Alignment of all catalytic site groups required for turnover requires 15–40 ms, depending on the PNP substrate. Most local motions (ps–fs) involved in the TS search are off the reaction coordinate. Catalytic site motions associated with transition state formation and a period of 30 fs can occur more than 1012 times to engage the interactions needed for the ms catalytic rate. The simultaneous optimization of multiple fast interactions gives the observed on-enzyme chemistry rate. In this dynamic mechanism of catalysis, the transition state is reached by the stochastic search of local fs vibrational modes that occur within the slower motions, like those occurring on the ns to ms time scales (Figure 4).
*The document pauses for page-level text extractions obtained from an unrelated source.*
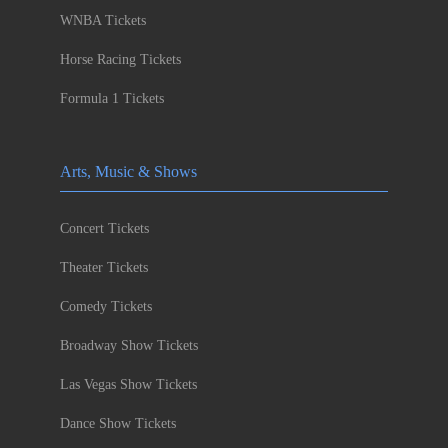
WNBA Tickets
Horse Racing Tickets
Formula 1 Tickets
Arts, Music & Shows
Concert Tickets
Theater Tickets
Comedy Tickets
Broadway Show Tickets
Las Vegas Show Tickets
Dance Show Tickets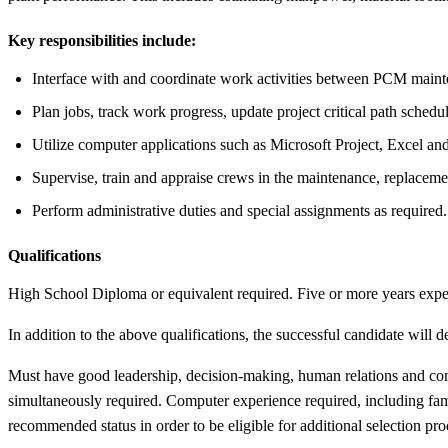
Key responsibilities include:
Interface with and coordinate work activities between PCM mainten
Plan jobs, track work progress, update project critical path sche
Utilize computer applications such as Microsoft Project, Excel
Supervise, train and appraise crews in the maintenance, replacemen
Perform administrative duties and special assignments as required.
Qualifications
High School Diploma or equivalent required. Five or more years exp
In addition to the above qualifications, the successful candidate will 
Must have good leadership, decision-making, human relations and comm
simultaneously required. Computer experience required, including fami
recommended status in order to be eligible for additional selection proc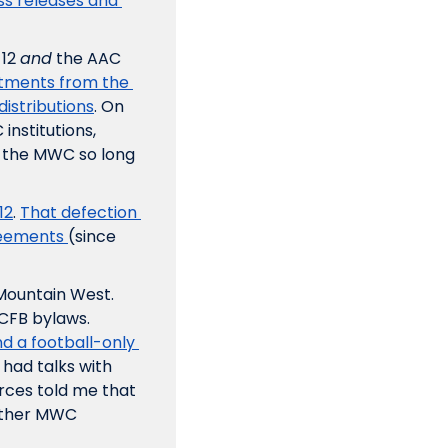
ss releases and 
12 
and
 the AAC 
ments from the 
istributions
. On 
nstitutions, 
 the MWC so long 
12
. 
That defection 
reements 
(since 
Mountain West. 
Leagues need a minimum of eight members to comply with NCAA and CFB bylaws. 
d a football-only 
 had talks with 
rces told me that 
ther MWC 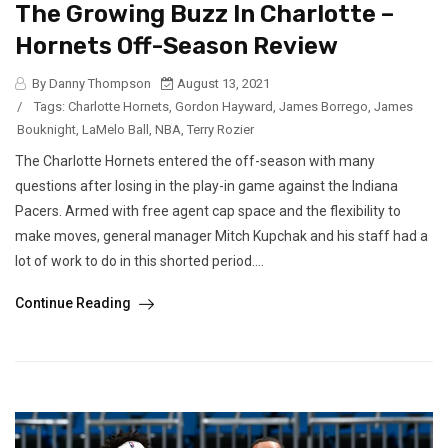
The Growing Buzz In Charlotte –
Hornets Off-Season Review
By Danny Thompson
August 13, 2021
/
Tags:
Charlotte Hornets
,
Gordon Hayward
,
James Borrego
,
James
Bouknight
,
LaMelo Ball
,
NBA
,
Terry Rozier
The Charlotte Hornets entered the off-season with many
questions after losing in the play-in game against the Indiana
Pacers. Armed with free agent cap space and the flexibility to
make moves, general manager Mitch Kupchak and his staff had a
lot of work to do in this shorted period....
Continue Reading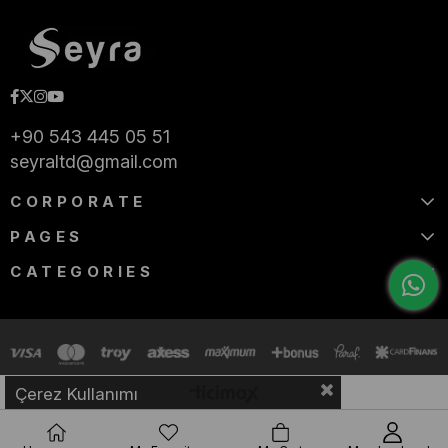
+90 543 445 05 51
seyraltd@gmail.com
CORPORATE
PAGES
CATEGORIES
Çerez Kullanımı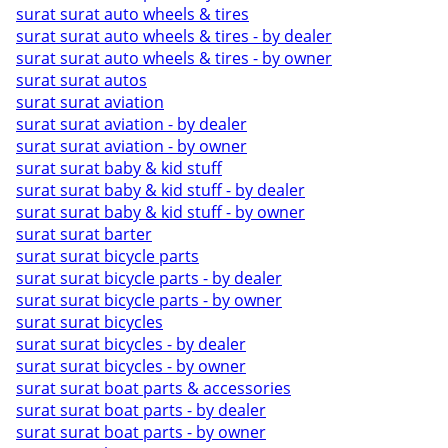
surat surat auto wheels & tires
surat surat auto wheels & tires - by dealer
surat surat auto wheels & tires - by owner
surat surat autos
surat surat aviation
surat surat aviation - by dealer
surat surat aviation - by owner
surat surat baby & kid stuff
surat surat baby & kid stuff - by dealer
surat surat baby & kid stuff - by owner
surat surat barter
surat surat bicycle parts
surat surat bicycle parts - by dealer
surat surat bicycle parts - by owner
surat surat bicycles
surat surat bicycles - by dealer
surat surat bicycles - by owner
surat surat boat parts & accessories
surat surat boat parts - by dealer
surat surat boat parts - by owner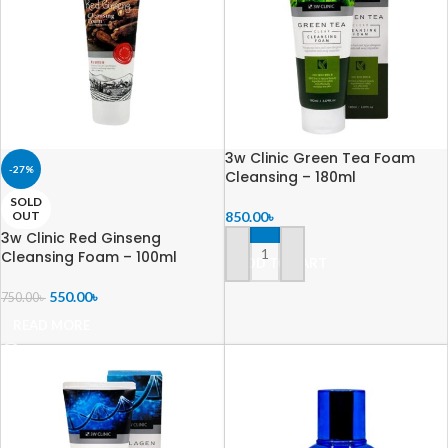
3w Clinic Green Tea Foam
-27%
Cleansing – 180ml
SOLD
OUT
850.00
৳
3w Clinic Red Ginseng
Cleansing Foam – 100ml
ADD TO CART
550.00
৳
750.00
৳
READ MORE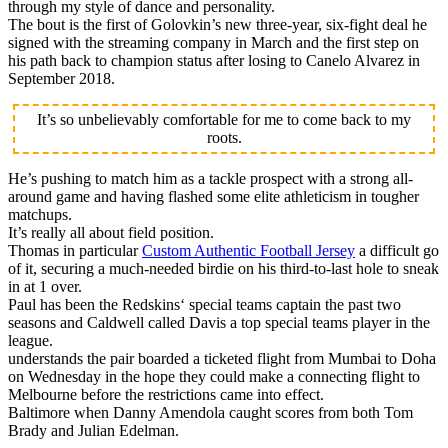
through my style of dance and personality.
The bout is the first of Golovkin’s new three-year, six-fight deal he
signed with the streaming company in March and the first step on
his path back to champion status after losing to Canelo Alvarez in
September 2018.
It’s so unbelievably comfortable for me to come back to my
roots.
He’s pushing to match him as a tackle prospect with a strong all-
around game and having flashed some elite athleticism in tougher
matchups.
It’s really all about field position.
Thomas in particular
Custom Authentic Football Jersey
a difficult go
of it, securing a much-needed birdie on his third-to-last hole to sneak
in at 1 over.
Paul has been the Redskins‘ special teams captain the past two
seasons and Caldwell called Davis a top special teams player in the
league.
understands the pair boarded a ticketed flight from Mumbai to Doha
on Wednesday in the hope they could make a connecting flight to
Melbourne before the restrictions came into effect.
Baltimore when Danny Amendola caught scores from both Tom
Brady and Julian Edelman.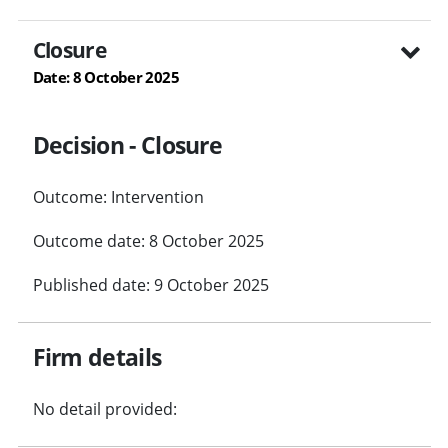
Closure
Date: 8 October 2025
Decision - Closure
Outcome: Intervention
Outcome date: 8 October 2025
Published date: 9 October 2025
Firm details
No detail provided: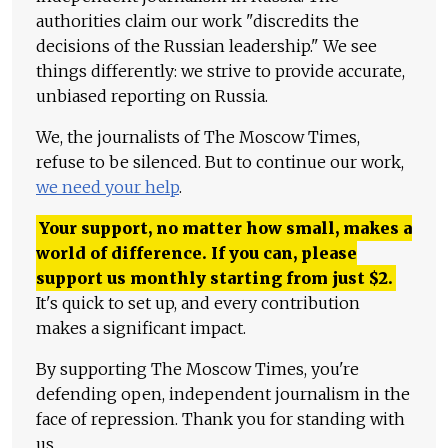
authorities claim our work "discredits the
decisions of the Russian leadership." We see
things differently: we strive to provide accurate,
unbiased reporting on Russia.
We, the journalists of The Moscow Times,
refuse to be silenced. But to continue our work,
we need your help
.
Your support, no matter how small, makes a
world of difference. If you can, please
support us monthly starting from just
$
2.
It's quick to set up, and every contribution
makes a significant impact.
By supporting The Moscow Times, you're
defending open, independent journalism in the
face of repression. Thank you for standing with
us.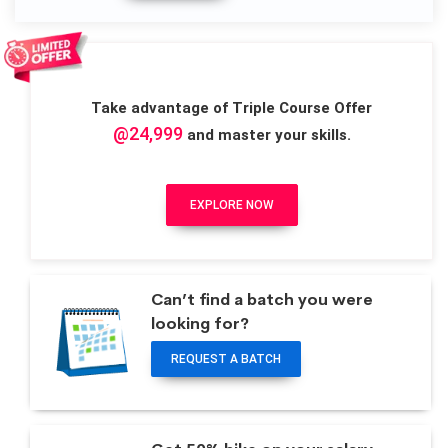
Take advantage of Triple Course Offer
@24,999
and master your skills.
EXPLORE NOW
Can’t find a batch you were
looking for?
REQUEST A BATCH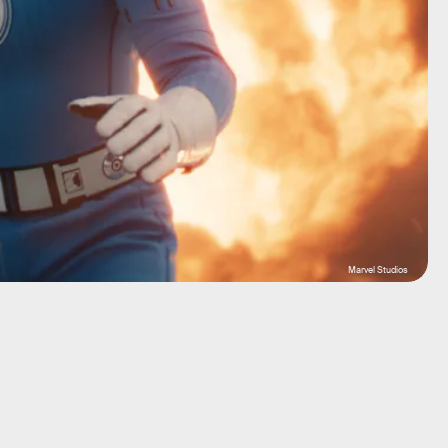
Marvel Studios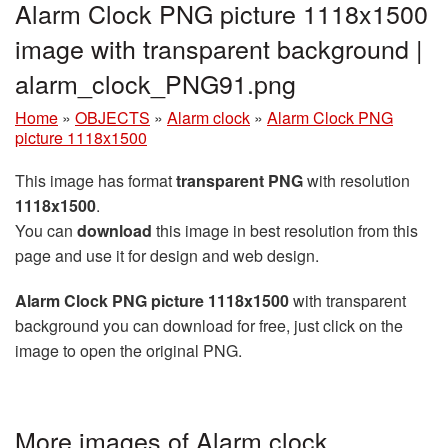
Alarm Clock PNG picture 1118x1500
image with transparent background |
alarm_clock_PNG91.png
Home
»
OBJECTS
»
Alarm clock
»
Alarm Clock PNG
picture 1118x1500
This image has format
transparent PNG
with resolution
1118x1500
.
You can
download
this image in best resolution from this
page and use it for design and web design.
Alarm Clock PNG picture 1118x1500
with transparent
background you can download for free, just click on the
image to open the original PNG.
More images of Alarm clock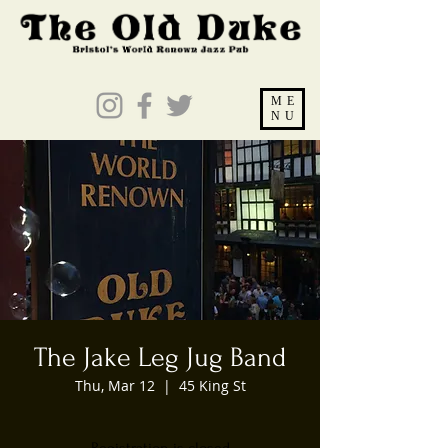
ME
NU
The Jake Leg Jug Band
Thu, Mar 12
  |  
45 King St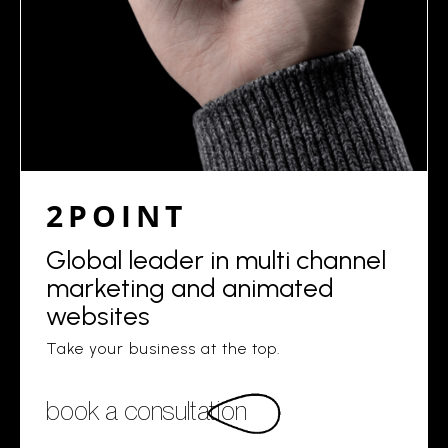
2POINT
Global leader in multi channel
marketing and animated
websites
Take your business at the top.
book a consultation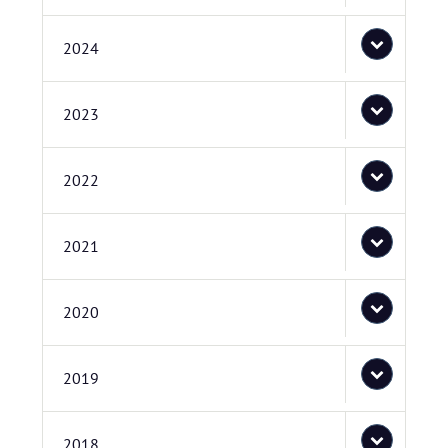
2024
2023
2022
2021
2020
2019
2018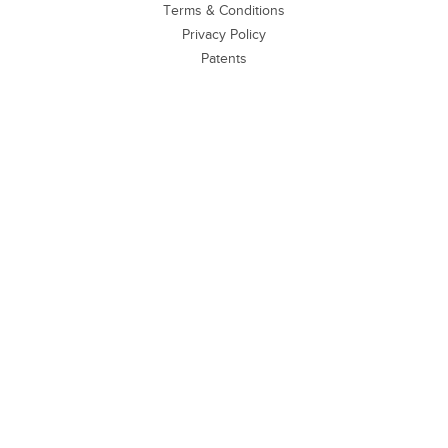
Terms & Conditions
Privacy Policy
Patents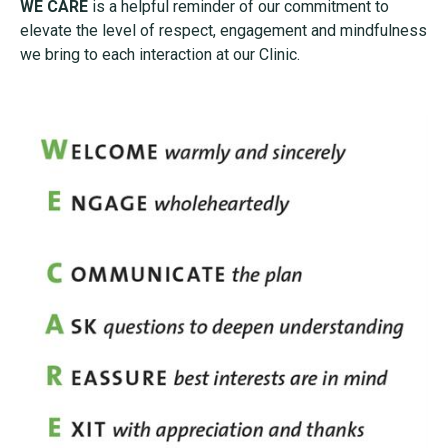
WE CARE
is a helpful reminder of our commitment to
elevate the level of respect, engagement and mindfulness
we bring to each interaction at our Clinic.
Computational evidence for fast dynamic motions linked to transition state formation came from the application of computational transition path sampling to enzymes from the Schwartz group.2,14 Computational predictions are often difficult to test, but in the case of protein vibrations on the atomic bond scale, perturbations can be introduced by isotope substitution.15,16

III. TESTING THE HYPOTHESIS THAT FEMTOSECOND MOTIONS ARE COUPLED TO TRANSITION STATE FORMATION

Protein motions observed by NMR, fluorescent label methods, or T-jump methods can often be correlated with the rate of steady-state catalysis.1719 Steady-state rates for the overall catalytic cycle involve the slow conformational changes involved in catalytic site alignment to permit the transition state search and also those associated with the release of products. Transition states are the loss of a restoring mode in breaking bonds, and thus have lifetimes on the time scale of individual bond vibrational frequencies. Coupling of fs bond vibrations to conformational motions on the ms time scale is unlikely. If fs motions (e.g., Figure 4) are coupled to transition state formation, changing the frequency of the fast fs modes would be expected to alter the probability of finding the transition state.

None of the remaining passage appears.